IITA was also praised for understanding and acting on the potential of agriculture to become a source of employment for young people on a continent that is grappling with a significant youth employment challenge. Under Dr. Sanginga’s leadership, IITA began a Youth Agripreneurs Programme in 2012 to help young Africans create profitable agribusinesses.
The programme has since been adopted by the African Development Bank as a model for its ENABLE Youth initiative. AfDB has tapped IITA to lead the efforts, which has ambitions to reach 800,000 young people in at least 20 African countries.
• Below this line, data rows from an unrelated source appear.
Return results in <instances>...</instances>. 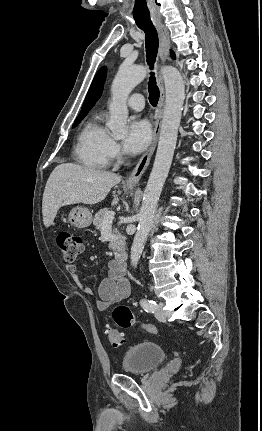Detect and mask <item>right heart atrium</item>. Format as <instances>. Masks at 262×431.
<instances>
[{
  "label": "right heart atrium",
  "mask_w": 262,
  "mask_h": 431,
  "mask_svg": "<svg viewBox=\"0 0 262 431\" xmlns=\"http://www.w3.org/2000/svg\"><path fill=\"white\" fill-rule=\"evenodd\" d=\"M107 153H108L109 160L114 159L119 153V145L112 138L108 142Z\"/></svg>",
  "instance_id": "1"
}]
</instances>
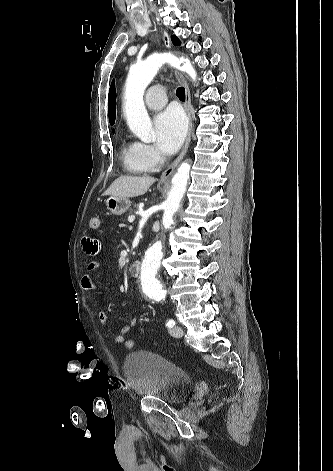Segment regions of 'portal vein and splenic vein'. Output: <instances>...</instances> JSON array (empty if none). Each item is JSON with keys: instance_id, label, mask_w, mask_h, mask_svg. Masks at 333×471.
<instances>
[{"instance_id": "18ae733b", "label": "portal vein and splenic vein", "mask_w": 333, "mask_h": 471, "mask_svg": "<svg viewBox=\"0 0 333 471\" xmlns=\"http://www.w3.org/2000/svg\"><path fill=\"white\" fill-rule=\"evenodd\" d=\"M134 220H135V216H134V215H131V216L128 217V221H129L130 223H132Z\"/></svg>"}]
</instances>
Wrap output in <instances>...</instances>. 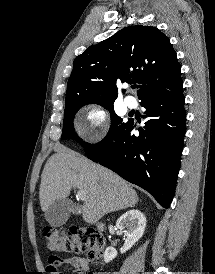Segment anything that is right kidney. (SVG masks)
Here are the masks:
<instances>
[{
  "instance_id": "ca27d5eb",
  "label": "right kidney",
  "mask_w": 215,
  "mask_h": 274,
  "mask_svg": "<svg viewBox=\"0 0 215 274\" xmlns=\"http://www.w3.org/2000/svg\"><path fill=\"white\" fill-rule=\"evenodd\" d=\"M116 227L124 230L126 240L120 252L125 253L143 236L146 227V217L139 210H129L117 220ZM116 256V249L109 246L105 250L104 261L109 263Z\"/></svg>"
}]
</instances>
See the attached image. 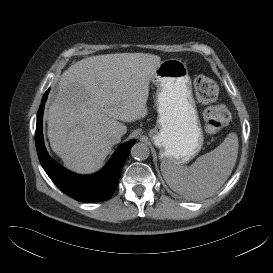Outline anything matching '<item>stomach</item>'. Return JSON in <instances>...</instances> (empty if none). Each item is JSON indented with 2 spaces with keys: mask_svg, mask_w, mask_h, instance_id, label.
I'll use <instances>...</instances> for the list:
<instances>
[{
  "mask_svg": "<svg viewBox=\"0 0 273 273\" xmlns=\"http://www.w3.org/2000/svg\"><path fill=\"white\" fill-rule=\"evenodd\" d=\"M152 82L157 88L158 116L149 136L161 162L183 165L200 152L204 142L187 66L178 59L164 60Z\"/></svg>",
  "mask_w": 273,
  "mask_h": 273,
  "instance_id": "obj_1",
  "label": "stomach"
}]
</instances>
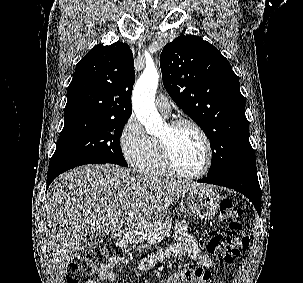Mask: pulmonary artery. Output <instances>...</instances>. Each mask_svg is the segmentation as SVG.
I'll return each instance as SVG.
<instances>
[{
    "label": "pulmonary artery",
    "instance_id": "obj_1",
    "mask_svg": "<svg viewBox=\"0 0 303 283\" xmlns=\"http://www.w3.org/2000/svg\"><path fill=\"white\" fill-rule=\"evenodd\" d=\"M156 106L163 115L169 116L171 114V104L165 95L157 96Z\"/></svg>",
    "mask_w": 303,
    "mask_h": 283
}]
</instances>
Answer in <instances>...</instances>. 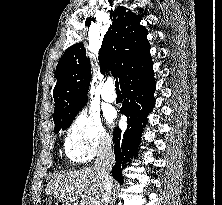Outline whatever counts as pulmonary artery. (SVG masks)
Listing matches in <instances>:
<instances>
[{
    "mask_svg": "<svg viewBox=\"0 0 222 205\" xmlns=\"http://www.w3.org/2000/svg\"><path fill=\"white\" fill-rule=\"evenodd\" d=\"M102 98L106 102H114L116 100V93L113 89V83L111 81H108L103 86L102 92H101Z\"/></svg>",
    "mask_w": 222,
    "mask_h": 205,
    "instance_id": "1",
    "label": "pulmonary artery"
}]
</instances>
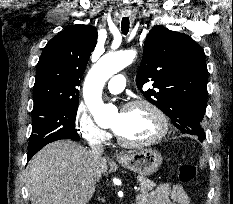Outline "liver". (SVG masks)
<instances>
[{"instance_id":"obj_1","label":"liver","mask_w":233,"mask_h":204,"mask_svg":"<svg viewBox=\"0 0 233 204\" xmlns=\"http://www.w3.org/2000/svg\"><path fill=\"white\" fill-rule=\"evenodd\" d=\"M96 170L105 175L107 161L71 140H60L41 149L27 166L31 204H87L92 198Z\"/></svg>"}]
</instances>
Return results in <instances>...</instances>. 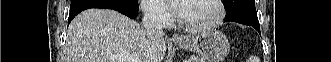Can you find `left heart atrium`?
Returning <instances> with one entry per match:
<instances>
[{
  "label": "left heart atrium",
  "mask_w": 331,
  "mask_h": 62,
  "mask_svg": "<svg viewBox=\"0 0 331 62\" xmlns=\"http://www.w3.org/2000/svg\"><path fill=\"white\" fill-rule=\"evenodd\" d=\"M165 3L176 13L182 14L185 9V4L187 1L184 0H164Z\"/></svg>",
  "instance_id": "1"
}]
</instances>
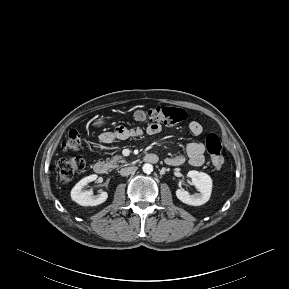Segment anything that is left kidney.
I'll return each instance as SVG.
<instances>
[{
    "mask_svg": "<svg viewBox=\"0 0 289 289\" xmlns=\"http://www.w3.org/2000/svg\"><path fill=\"white\" fill-rule=\"evenodd\" d=\"M187 176L191 178L193 185L200 191V193L190 194L183 189H177V198L181 202L192 206L205 204L211 195L212 179L208 174L195 170L189 171Z\"/></svg>",
    "mask_w": 289,
    "mask_h": 289,
    "instance_id": "obj_1",
    "label": "left kidney"
}]
</instances>
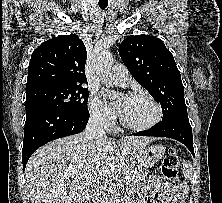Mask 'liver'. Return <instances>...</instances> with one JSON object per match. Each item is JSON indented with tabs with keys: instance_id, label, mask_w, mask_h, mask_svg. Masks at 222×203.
I'll return each instance as SVG.
<instances>
[{
	"instance_id": "obj_1",
	"label": "liver",
	"mask_w": 222,
	"mask_h": 203,
	"mask_svg": "<svg viewBox=\"0 0 222 203\" xmlns=\"http://www.w3.org/2000/svg\"><path fill=\"white\" fill-rule=\"evenodd\" d=\"M153 141L145 136L86 140L85 133L54 140L39 148L25 168L32 203H86L98 186L106 185L136 153Z\"/></svg>"
}]
</instances>
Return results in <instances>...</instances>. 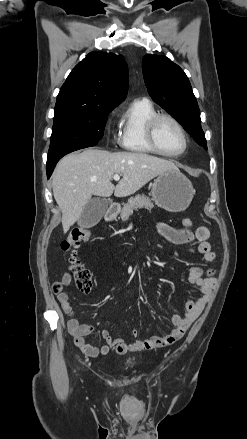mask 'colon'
Wrapping results in <instances>:
<instances>
[{"instance_id":"obj_1","label":"colon","mask_w":247,"mask_h":439,"mask_svg":"<svg viewBox=\"0 0 247 439\" xmlns=\"http://www.w3.org/2000/svg\"><path fill=\"white\" fill-rule=\"evenodd\" d=\"M182 225L190 227L192 221L186 218L182 221ZM89 237L90 233L87 229L74 228L61 243V249L67 258L69 271L75 280L76 288L84 293L89 292L92 287V274L80 261L77 250L80 244L88 241Z\"/></svg>"}]
</instances>
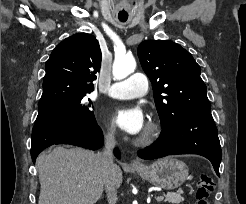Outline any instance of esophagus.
<instances>
[{
    "label": "esophagus",
    "mask_w": 246,
    "mask_h": 204,
    "mask_svg": "<svg viewBox=\"0 0 246 204\" xmlns=\"http://www.w3.org/2000/svg\"><path fill=\"white\" fill-rule=\"evenodd\" d=\"M130 163H131V165L133 167H139V166H141V163L138 160H131Z\"/></svg>",
    "instance_id": "esophagus-1"
}]
</instances>
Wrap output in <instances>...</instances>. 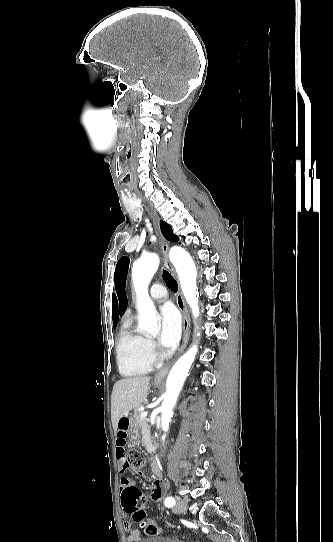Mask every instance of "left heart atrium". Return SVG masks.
<instances>
[{"mask_svg": "<svg viewBox=\"0 0 333 542\" xmlns=\"http://www.w3.org/2000/svg\"><path fill=\"white\" fill-rule=\"evenodd\" d=\"M162 329L158 341L160 347L171 353L175 350L181 333V320L178 311L171 304L161 308Z\"/></svg>", "mask_w": 333, "mask_h": 542, "instance_id": "1", "label": "left heart atrium"}]
</instances>
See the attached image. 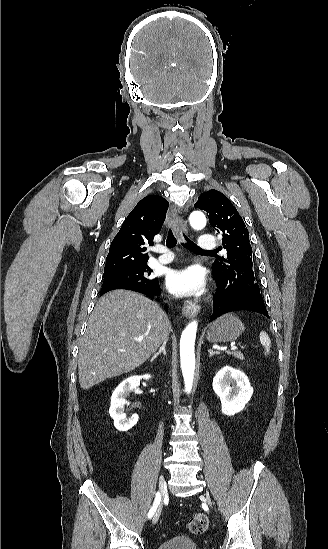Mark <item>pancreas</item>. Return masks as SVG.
Returning <instances> with one entry per match:
<instances>
[{"instance_id":"1","label":"pancreas","mask_w":328,"mask_h":549,"mask_svg":"<svg viewBox=\"0 0 328 549\" xmlns=\"http://www.w3.org/2000/svg\"><path fill=\"white\" fill-rule=\"evenodd\" d=\"M228 355H233V357H236V359L244 361V355H242V353H239V351H232V353H228Z\"/></svg>"}]
</instances>
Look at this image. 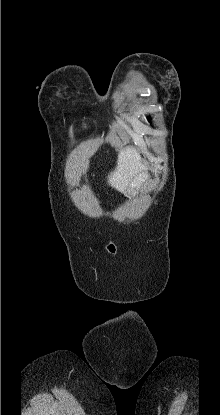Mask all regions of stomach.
<instances>
[{
    "label": "stomach",
    "mask_w": 220,
    "mask_h": 415,
    "mask_svg": "<svg viewBox=\"0 0 220 415\" xmlns=\"http://www.w3.org/2000/svg\"><path fill=\"white\" fill-rule=\"evenodd\" d=\"M148 180V174L140 172L134 179V181L126 188V193H134L139 191L143 184Z\"/></svg>",
    "instance_id": "1"
}]
</instances>
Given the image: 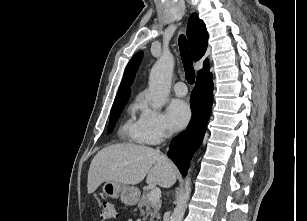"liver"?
<instances>
[{
  "label": "liver",
  "mask_w": 307,
  "mask_h": 221,
  "mask_svg": "<svg viewBox=\"0 0 307 221\" xmlns=\"http://www.w3.org/2000/svg\"><path fill=\"white\" fill-rule=\"evenodd\" d=\"M175 165L158 149L136 144H115L100 150L93 158L87 189L93 193L103 182L115 181L136 185L148 184L171 187L177 179Z\"/></svg>",
  "instance_id": "6515ba94"
}]
</instances>
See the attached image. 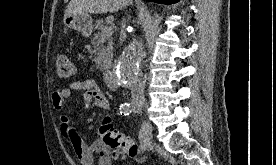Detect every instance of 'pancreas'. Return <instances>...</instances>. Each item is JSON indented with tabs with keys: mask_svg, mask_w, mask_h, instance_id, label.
Wrapping results in <instances>:
<instances>
[{
	"mask_svg": "<svg viewBox=\"0 0 276 165\" xmlns=\"http://www.w3.org/2000/svg\"><path fill=\"white\" fill-rule=\"evenodd\" d=\"M107 42V45H104ZM93 50L91 54L94 55L93 61L96 63V68L100 71H104L109 68L113 58V42L112 38L102 35L98 32L94 34V38L91 40Z\"/></svg>",
	"mask_w": 276,
	"mask_h": 165,
	"instance_id": "cf45deb5",
	"label": "pancreas"
}]
</instances>
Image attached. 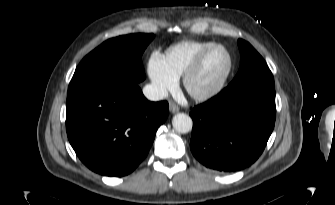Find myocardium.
Instances as JSON below:
<instances>
[{
  "instance_id": "obj_1",
  "label": "myocardium",
  "mask_w": 335,
  "mask_h": 205,
  "mask_svg": "<svg viewBox=\"0 0 335 205\" xmlns=\"http://www.w3.org/2000/svg\"><path fill=\"white\" fill-rule=\"evenodd\" d=\"M216 49H222L225 51L228 57V66L227 69L224 73V75L221 77V79L209 90L204 91V92H194L191 89V81L192 79L197 75V73L200 71L202 68L206 58L210 53H212ZM234 67V60L232 53L230 50L222 45L215 43L211 45L210 47L204 49L193 61V63L189 66V68L185 71L183 74V87L186 93L194 100L199 101V102H205L208 100L213 99L216 97L225 87L227 81L229 80L231 73L233 71Z\"/></svg>"
}]
</instances>
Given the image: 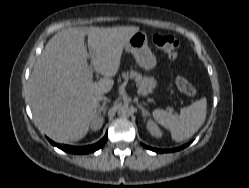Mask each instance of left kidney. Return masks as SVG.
<instances>
[{"instance_id": "left-kidney-1", "label": "left kidney", "mask_w": 249, "mask_h": 188, "mask_svg": "<svg viewBox=\"0 0 249 188\" xmlns=\"http://www.w3.org/2000/svg\"><path fill=\"white\" fill-rule=\"evenodd\" d=\"M147 129L150 132V134L154 137L159 138L162 136V131L152 120H149L147 122Z\"/></svg>"}]
</instances>
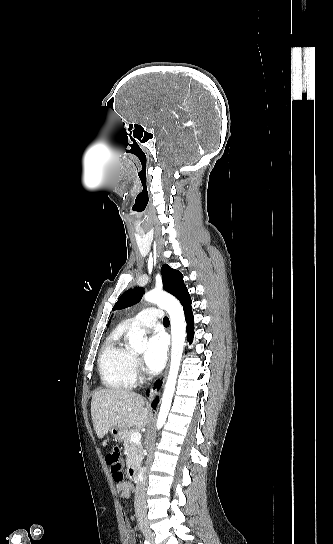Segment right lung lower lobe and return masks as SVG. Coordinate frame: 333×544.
<instances>
[{
    "instance_id": "98d812e1",
    "label": "right lung lower lobe",
    "mask_w": 333,
    "mask_h": 544,
    "mask_svg": "<svg viewBox=\"0 0 333 544\" xmlns=\"http://www.w3.org/2000/svg\"><path fill=\"white\" fill-rule=\"evenodd\" d=\"M147 394H149V392H147ZM158 401H159L158 398H156V399L153 401L152 407H153L154 409L156 408V405H157Z\"/></svg>"
}]
</instances>
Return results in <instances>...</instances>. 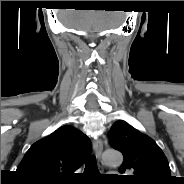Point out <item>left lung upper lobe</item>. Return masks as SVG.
<instances>
[{"mask_svg": "<svg viewBox=\"0 0 184 184\" xmlns=\"http://www.w3.org/2000/svg\"><path fill=\"white\" fill-rule=\"evenodd\" d=\"M110 145L123 154L124 161L117 176L130 184H171L167 159L156 142L123 120L110 129Z\"/></svg>", "mask_w": 184, "mask_h": 184, "instance_id": "obj_1", "label": "left lung upper lobe"}]
</instances>
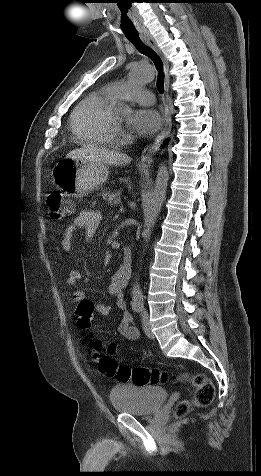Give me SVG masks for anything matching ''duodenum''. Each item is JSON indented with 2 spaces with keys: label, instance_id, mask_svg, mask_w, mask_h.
Returning a JSON list of instances; mask_svg holds the SVG:
<instances>
[{
  "label": "duodenum",
  "instance_id": "obj_1",
  "mask_svg": "<svg viewBox=\"0 0 261 476\" xmlns=\"http://www.w3.org/2000/svg\"><path fill=\"white\" fill-rule=\"evenodd\" d=\"M132 262H133V252L130 247L126 246L123 249V264L122 268L128 274H130L132 269Z\"/></svg>",
  "mask_w": 261,
  "mask_h": 476
}]
</instances>
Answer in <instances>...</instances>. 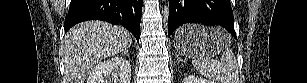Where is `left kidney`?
<instances>
[{
    "mask_svg": "<svg viewBox=\"0 0 307 83\" xmlns=\"http://www.w3.org/2000/svg\"><path fill=\"white\" fill-rule=\"evenodd\" d=\"M182 83H212L211 81L193 75L185 76Z\"/></svg>",
    "mask_w": 307,
    "mask_h": 83,
    "instance_id": "5707ae66",
    "label": "left kidney"
}]
</instances>
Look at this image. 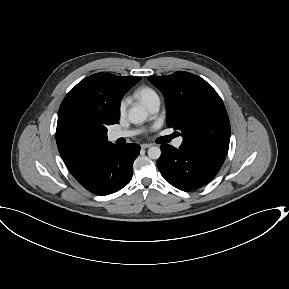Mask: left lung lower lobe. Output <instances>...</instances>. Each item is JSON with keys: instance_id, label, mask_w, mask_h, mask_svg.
Instances as JSON below:
<instances>
[{"instance_id": "left-lung-lower-lobe-1", "label": "left lung lower lobe", "mask_w": 289, "mask_h": 289, "mask_svg": "<svg viewBox=\"0 0 289 289\" xmlns=\"http://www.w3.org/2000/svg\"><path fill=\"white\" fill-rule=\"evenodd\" d=\"M161 150L158 168L163 178L183 191H193L209 183L226 156L184 142L179 149L161 145Z\"/></svg>"}]
</instances>
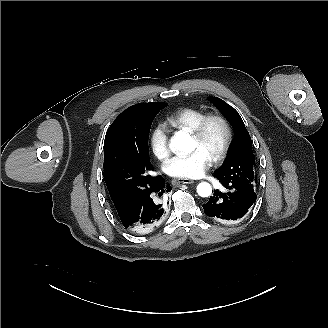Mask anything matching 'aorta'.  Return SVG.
I'll return each mask as SVG.
<instances>
[{
  "label": "aorta",
  "mask_w": 328,
  "mask_h": 328,
  "mask_svg": "<svg viewBox=\"0 0 328 328\" xmlns=\"http://www.w3.org/2000/svg\"><path fill=\"white\" fill-rule=\"evenodd\" d=\"M169 147L175 154L189 153L195 149L191 136L185 132H177L171 138ZM197 193L201 197H209L212 194V187L207 182H201L197 185Z\"/></svg>",
  "instance_id": "aorta-1"
}]
</instances>
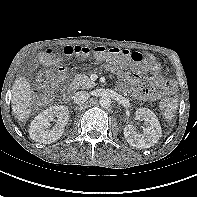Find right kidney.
Returning <instances> with one entry per match:
<instances>
[{"mask_svg":"<svg viewBox=\"0 0 197 197\" xmlns=\"http://www.w3.org/2000/svg\"><path fill=\"white\" fill-rule=\"evenodd\" d=\"M57 117L56 124L49 128L50 122ZM69 120V110L63 105L51 106L38 114L30 124V137L39 143L50 144L58 140L64 133Z\"/></svg>","mask_w":197,"mask_h":197,"instance_id":"right-kidney-1","label":"right kidney"}]
</instances>
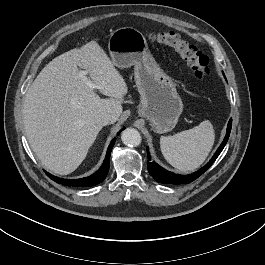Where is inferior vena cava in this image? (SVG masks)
<instances>
[{
  "mask_svg": "<svg viewBox=\"0 0 265 265\" xmlns=\"http://www.w3.org/2000/svg\"><path fill=\"white\" fill-rule=\"evenodd\" d=\"M115 121L114 116H112L111 114L107 113V112H103L99 115H97L96 117V122L102 126L111 124Z\"/></svg>",
  "mask_w": 265,
  "mask_h": 265,
  "instance_id": "602c4592",
  "label": "inferior vena cava"
}]
</instances>
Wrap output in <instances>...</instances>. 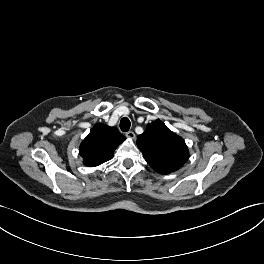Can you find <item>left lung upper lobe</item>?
<instances>
[{
    "label": "left lung upper lobe",
    "instance_id": "1",
    "mask_svg": "<svg viewBox=\"0 0 264 264\" xmlns=\"http://www.w3.org/2000/svg\"><path fill=\"white\" fill-rule=\"evenodd\" d=\"M137 146L147 163L162 174L178 170L189 158L184 140L160 120L147 125L145 132L137 137Z\"/></svg>",
    "mask_w": 264,
    "mask_h": 264
}]
</instances>
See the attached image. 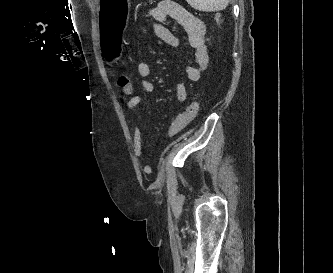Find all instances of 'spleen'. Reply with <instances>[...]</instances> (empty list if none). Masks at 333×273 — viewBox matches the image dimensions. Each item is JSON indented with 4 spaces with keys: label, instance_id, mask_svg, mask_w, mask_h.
<instances>
[{
    "label": "spleen",
    "instance_id": "spleen-1",
    "mask_svg": "<svg viewBox=\"0 0 333 273\" xmlns=\"http://www.w3.org/2000/svg\"><path fill=\"white\" fill-rule=\"evenodd\" d=\"M194 9L204 12L220 11L225 9L230 0H186Z\"/></svg>",
    "mask_w": 333,
    "mask_h": 273
}]
</instances>
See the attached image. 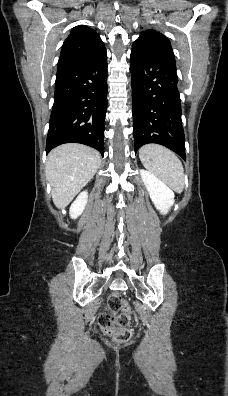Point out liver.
<instances>
[{
  "label": "liver",
  "mask_w": 228,
  "mask_h": 396,
  "mask_svg": "<svg viewBox=\"0 0 228 396\" xmlns=\"http://www.w3.org/2000/svg\"><path fill=\"white\" fill-rule=\"evenodd\" d=\"M100 164L99 152L82 144H63L53 149L47 158L45 174L55 206L65 208L93 178Z\"/></svg>",
  "instance_id": "obj_1"
}]
</instances>
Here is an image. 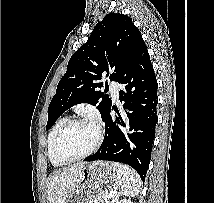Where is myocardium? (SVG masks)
Wrapping results in <instances>:
<instances>
[{"label": "myocardium", "mask_w": 214, "mask_h": 203, "mask_svg": "<svg viewBox=\"0 0 214 203\" xmlns=\"http://www.w3.org/2000/svg\"><path fill=\"white\" fill-rule=\"evenodd\" d=\"M92 122L96 129H97V138L95 140V143L93 144V146L87 151L85 152L84 154L78 156V157H75V158H72V159H66V158H63L60 154V151H59V145H60V141H61V138L62 136L64 135V133L73 125L77 124V123H82V122ZM103 137H104V131H103V128L101 126L100 123H98L97 121L95 120H90L88 118H83V117H77V118H72V119H69L60 129L59 131L57 132L56 136H55V139H54V144H53V153H54V156L56 157V159L63 163V164H69V163H74V162H77V161H80V160H83L87 157H89L90 155H92L94 152H96V150L100 147L102 141H103Z\"/></svg>", "instance_id": "obj_1"}]
</instances>
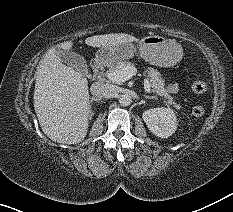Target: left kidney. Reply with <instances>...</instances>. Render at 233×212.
Listing matches in <instances>:
<instances>
[{
    "label": "left kidney",
    "instance_id": "1",
    "mask_svg": "<svg viewBox=\"0 0 233 212\" xmlns=\"http://www.w3.org/2000/svg\"><path fill=\"white\" fill-rule=\"evenodd\" d=\"M143 120L149 130L160 138L170 137L176 130L178 122L170 108H153L143 113Z\"/></svg>",
    "mask_w": 233,
    "mask_h": 212
}]
</instances>
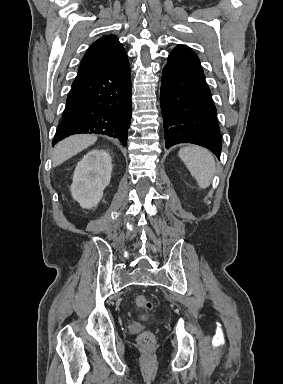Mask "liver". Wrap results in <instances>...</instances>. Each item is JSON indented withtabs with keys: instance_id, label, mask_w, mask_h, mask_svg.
Segmentation results:
<instances>
[{
	"instance_id": "1",
	"label": "liver",
	"mask_w": 283,
	"mask_h": 384,
	"mask_svg": "<svg viewBox=\"0 0 283 384\" xmlns=\"http://www.w3.org/2000/svg\"><path fill=\"white\" fill-rule=\"evenodd\" d=\"M97 140L95 134H77V136H69L59 144H56L52 156L53 166H60L75 154H79L82 150H86L89 146H93Z\"/></svg>"
}]
</instances>
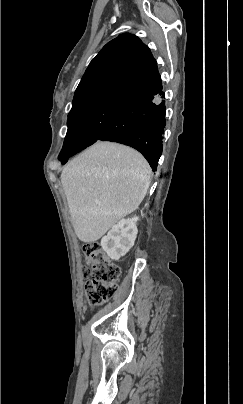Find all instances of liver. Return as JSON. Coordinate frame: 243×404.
Segmentation results:
<instances>
[{
  "instance_id": "liver-1",
  "label": "liver",
  "mask_w": 243,
  "mask_h": 404,
  "mask_svg": "<svg viewBox=\"0 0 243 404\" xmlns=\"http://www.w3.org/2000/svg\"><path fill=\"white\" fill-rule=\"evenodd\" d=\"M151 168L128 146L97 142L66 164L61 182L74 232L97 242L119 220L137 210L150 186Z\"/></svg>"
}]
</instances>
A model of superb African leadership and management
As the first African Director General to lead the organisation, Dr. Sanginga was recognised by the Prize committee as a powerful force behind many of the organisation’s impressive achievements – and for its imaginative new strategic direction that has taken it into areas like artificial intelligence and business development.
He also was praised for decisively extending IITA’s reach across the continent. When he was appointed in 2012, IITA’s physical presence in Africa was limited to its headquarters in Nigeria.
Today, it has 18 country offices and regional hubs in East, Central and Southern Africa – each with its own state of the art research facilities and stations.
“We want African governments and institutions to feel the presence of IITA and know that we are invested in the long-term future of the continent,” said Sanginga.
“For me, it was important to have more tangible connections with the communities we are serving and while I am a big fan of virtual collaborations, Africans still place a lot of value in face to face exchanges.”
In addition to Dr. Sanginga, also recognised by the committee were hundreds high-performing experts that IITA has recruited, trained and developed over the years, many of them going on to become pre-eminent leaders on the continent and champions for agriculture.
They include: Dr. Akin Adesina, President of the African Development Bank; Dr. Kanayo Nwanze, former Head of the International Fund for Agricultural Development (IFAD) and 2016 winner of the Africa Food Prize, as well as Dr. Agnes Kalibata, President of the Alliance for a Green Revolution in Africa (AGRA).